Some people will make that claim whatever you do. I wouldn't worry about it
too much if I were you.

------
dpifke
Rather than agonize over the similarity between the sites, is there a way to
differentiate yours? Doing an exercise like the strategy maps in "Blue Ocean
Strategy" comes to mind as something that might be worthwhile.

Features != user experience. Two sites can have exactly the same feature set
but their value and popularity can be determined by completely different
factors.

I should also note that you have a huge opportunity here: if his/your feature
sets are that similar, you can observe how folks are using those features
before even launching. You've essentially gotten some free market research
with which to refine your product before you have a userbase to complain about
changes.

------
pasbesoin
I had this happen, at the idea stage. Not that I necessarily would have
proceeded, anyway, but it caused me further hesitation.

A year+ later, the "competitor" site has not taken off.

There is concept and design. Then there is also execution. If you believe you
can exceed in execution, this, in my mind, is a valid reason to proceed. Just
keep in mind that your target market is not yours alone, and that this may
influence your chances of success. If you are still willing to proceed, I
don't see an "ethical" issue here, as long as you're not simply viewing the
competitor and ripping everything off.

If you are concerned about perception, you might (I'm not sure about this,
both from a marketing perspective and from a legal perspective) simply explain
where your product comes from and why you are doing it. People will believe
you or they won't, but being straight-forward and proactive in this might pre-
emptively blunt some criticism.

I wouldn't mention or would be cautious in describing your competitor's
decline to cooperate; it might sound negative and/or reactionary on your part.
Focus on what is motivating you and what you hope to achieve.

------
gommm
I have been in the same situation a few months ago and after much thinking and
hand wringing, I decided to create the website but focus on markets in other
languages.

Since then, from developing my idea for the japanese market I got a completely
new idea that is easy to develop using the same code and for which there is
currently no competition.

So, I think that you should try to develop your site and try to see if you can
differentiate your site by either targeting another market (other countries)
or create a spinoff for a different kind of field.

------
tokenadult
My thought is that you haven't described the situation very specifically, but
if you came up with an idea for a website with Feature Set {item1, item2,
item3, . . . } and did all the coding yourself, you aren't plagiarizing
anybody. You're just attempting to solve a problem someone else is attempting
to solve too. The users will decide whom to do business with.

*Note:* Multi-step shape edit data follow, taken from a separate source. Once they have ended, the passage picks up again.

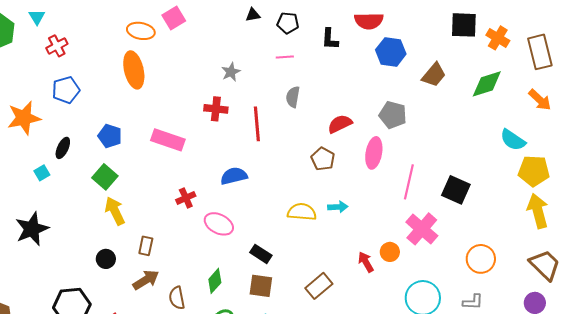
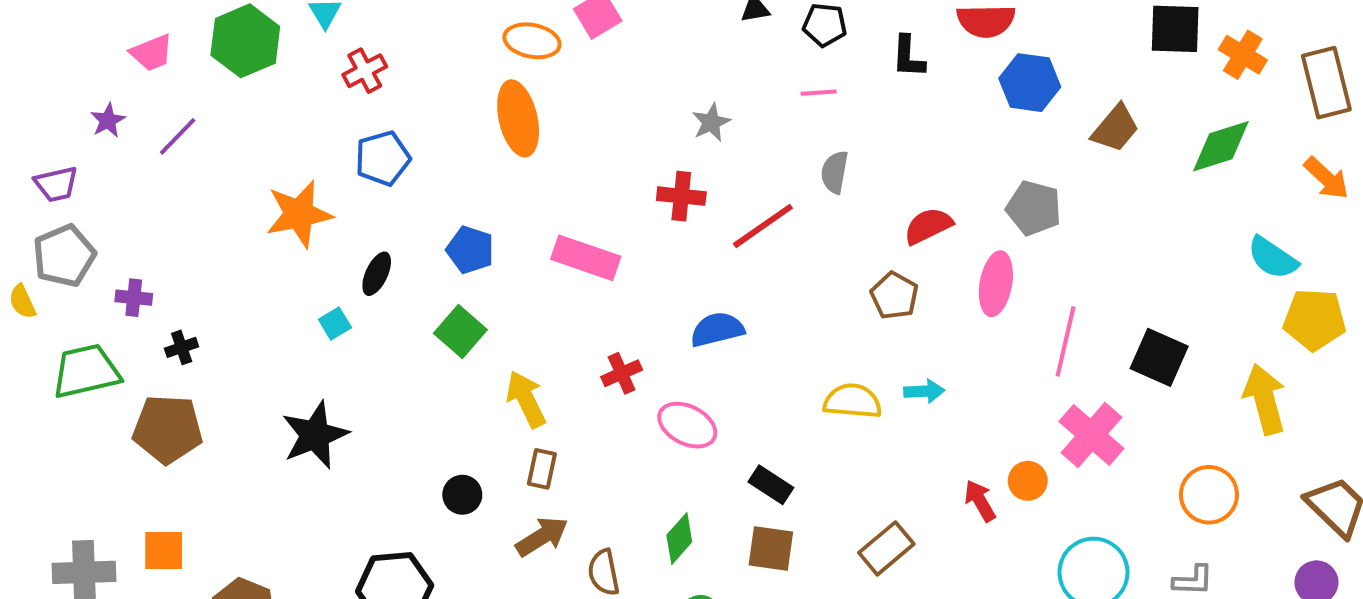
red line: (257, 124) -> (763, 226), turned 60
yellow arrow: (115, 211) -> (526, 399), moved
yellow arrow: (538, 211) -> (1265, 399), moved

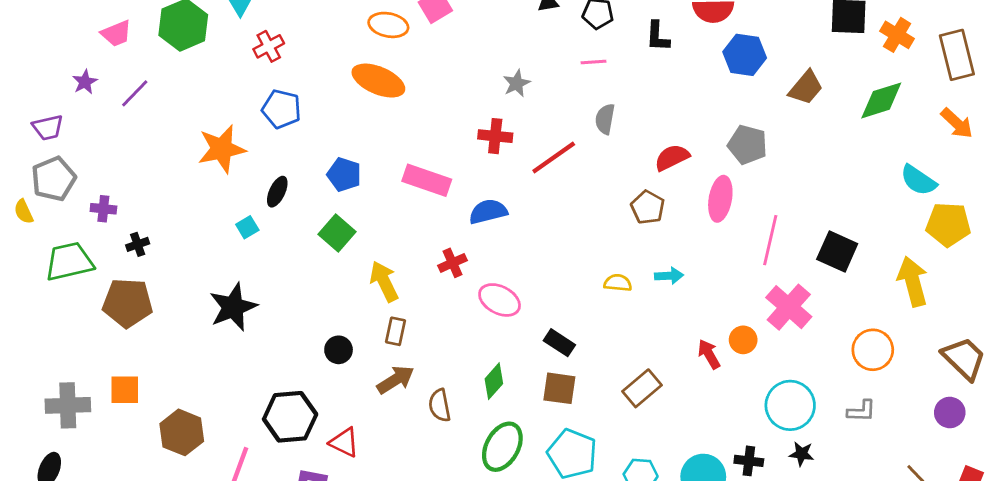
orange ellipse: (518, 118) -> (378, 81), turned -54
blue pentagon: (383, 158) -> (282, 109), turned 30
blue semicircle: (717, 329) -> (488, 212), moved
yellow semicircle: (853, 401) -> (618, 283), size x0.7

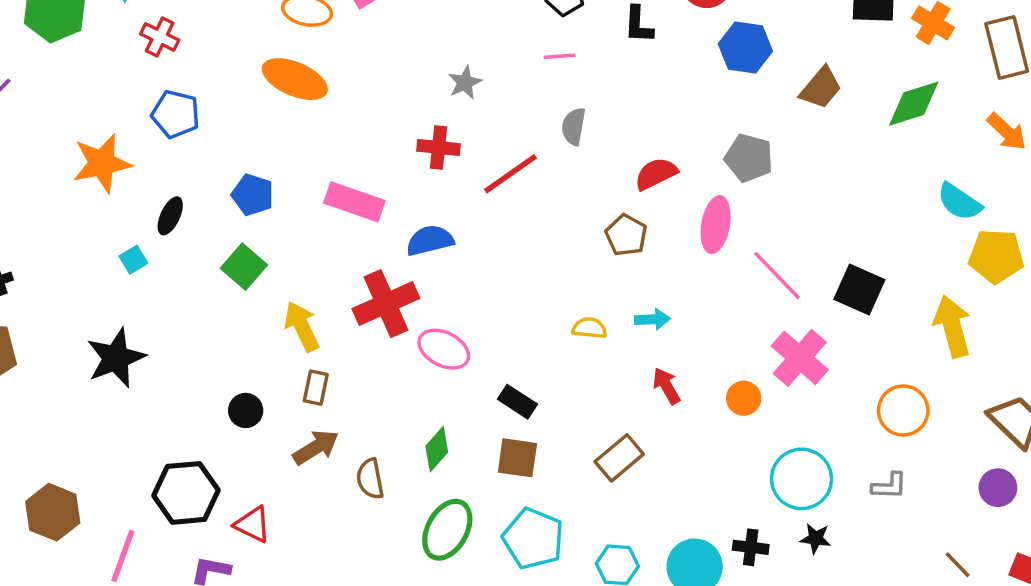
red cross: (269, 46) -> (160, 37), turned -36
pink line: (770, 240) -> (777, 275), turned -57
red cross: (452, 263) -> (386, 304), size x1.8
red arrow: (709, 354) -> (667, 386), moved

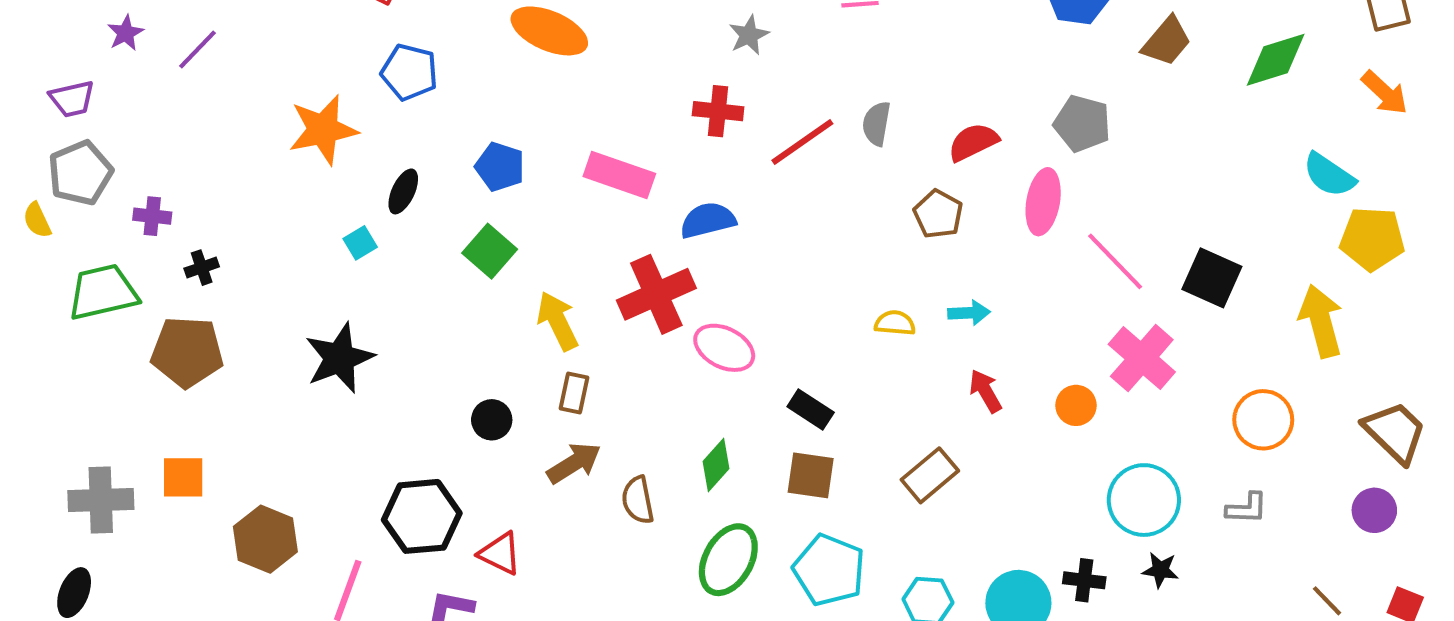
gray semicircle: (574, 126) -> (876, 124), moved

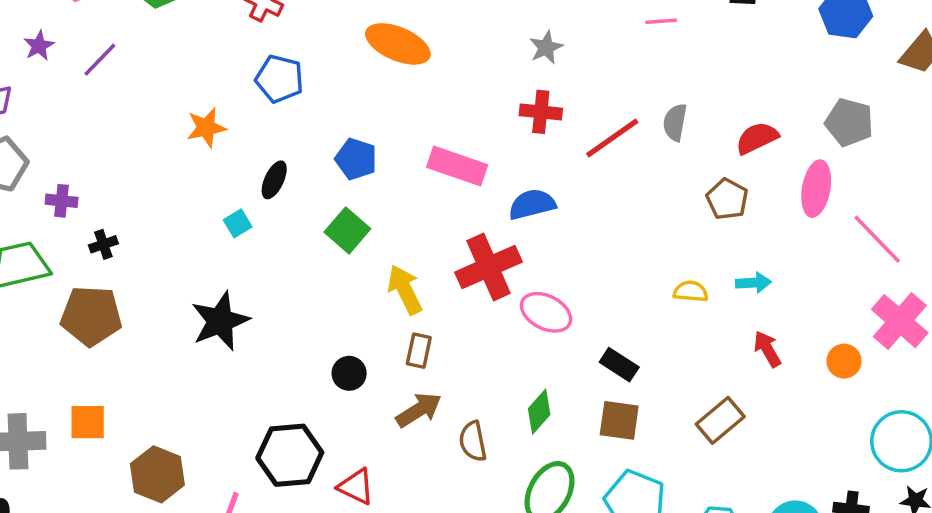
gray star: (749, 35) -> (546, 47), moved
orange star: (323, 130) -> (206, 128), size x0.7

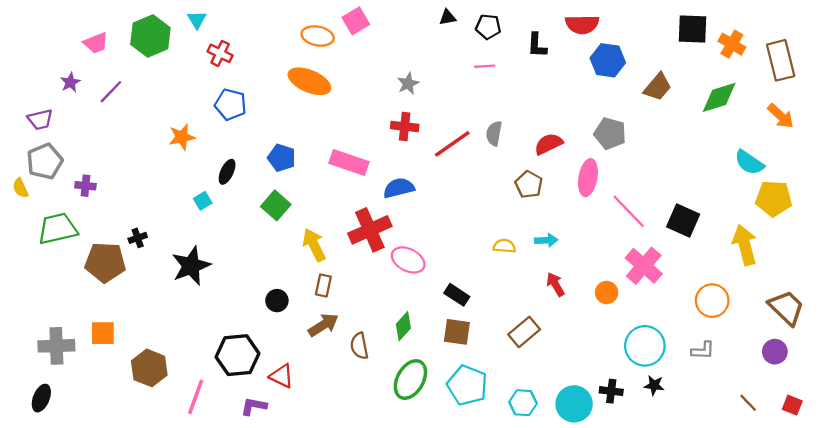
black cross: (103, 244) -> (138, 238), moved

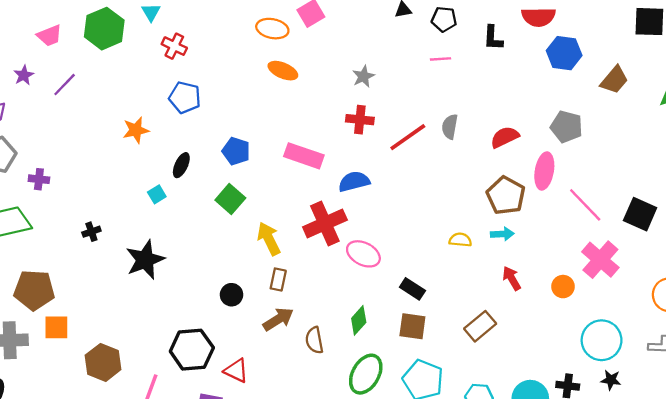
orange ellipse: (309, 81) -> (283, 71), moved, size x0.7
brown pentagon: (529, 185) -> (506, 195), moved, size x1.4
brown pentagon: (105, 262) -> (34, 290), moved

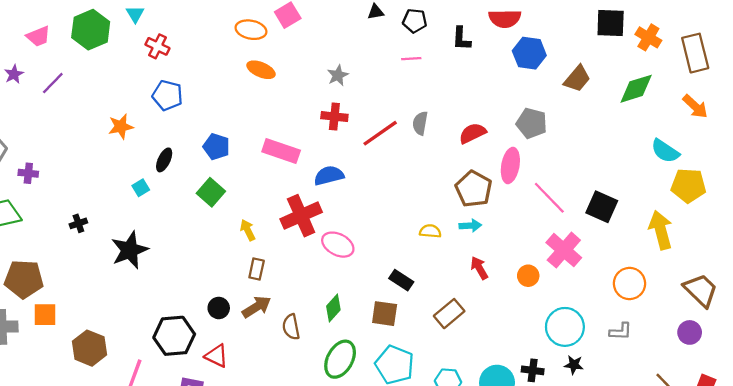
yellow arrow: (269, 239) -> (248, 230), size x0.7
black rectangle: (412, 289) -> (401, 280), moved
black circle: (232, 295) -> (219, 308), moved

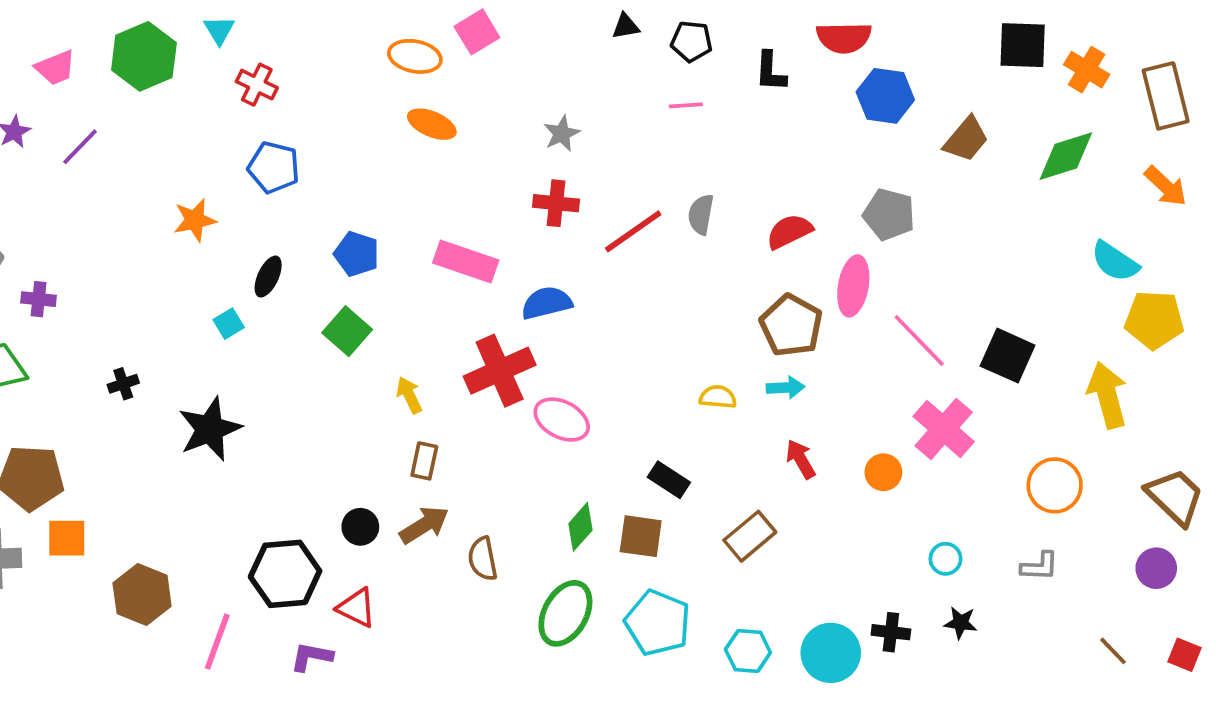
green diamond: (333, 308) -> (580, 527), moved
cyan circle: (565, 327) -> (946, 559), size x0.5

Trademark and copyright are distinct issues, but you haven't mentioned
anything that would raise a trademark or copyright issue.

------
mixmax
Just do it.

You haven't plagiarized anthing, you only became aware of it after having
thought up your own idea.

In fact don't even feel bad about it - _good artists borrow, great artists
steal_ \- Steve Jobs.

------
ars
I would email him again saying: "I had exactly that idea myself, and I see
that you did too. I really want to implement it. Are you sure we can not
collaborate? Because I really want to do this and if we can't collaborate I
will go it alone."

Emailing him in the first place was a bad idea, because he has more ammunition
to claim you copied him. But you did it already, so you might as well go all
the way.

------
callmeed
Go for it. As another commenter said, it's called "competition". Coke/Pepsi,
Ford/Chevy, etc.

Design your site to look better than his

If it's a paid app, you can beat him on price–or charge more and beat him on
quality of features and service

Consider dropping one feature that he has, and adding one that he doesn't–even
if it's trivial, it could help you differentiate.

------
oldwesley
Competition.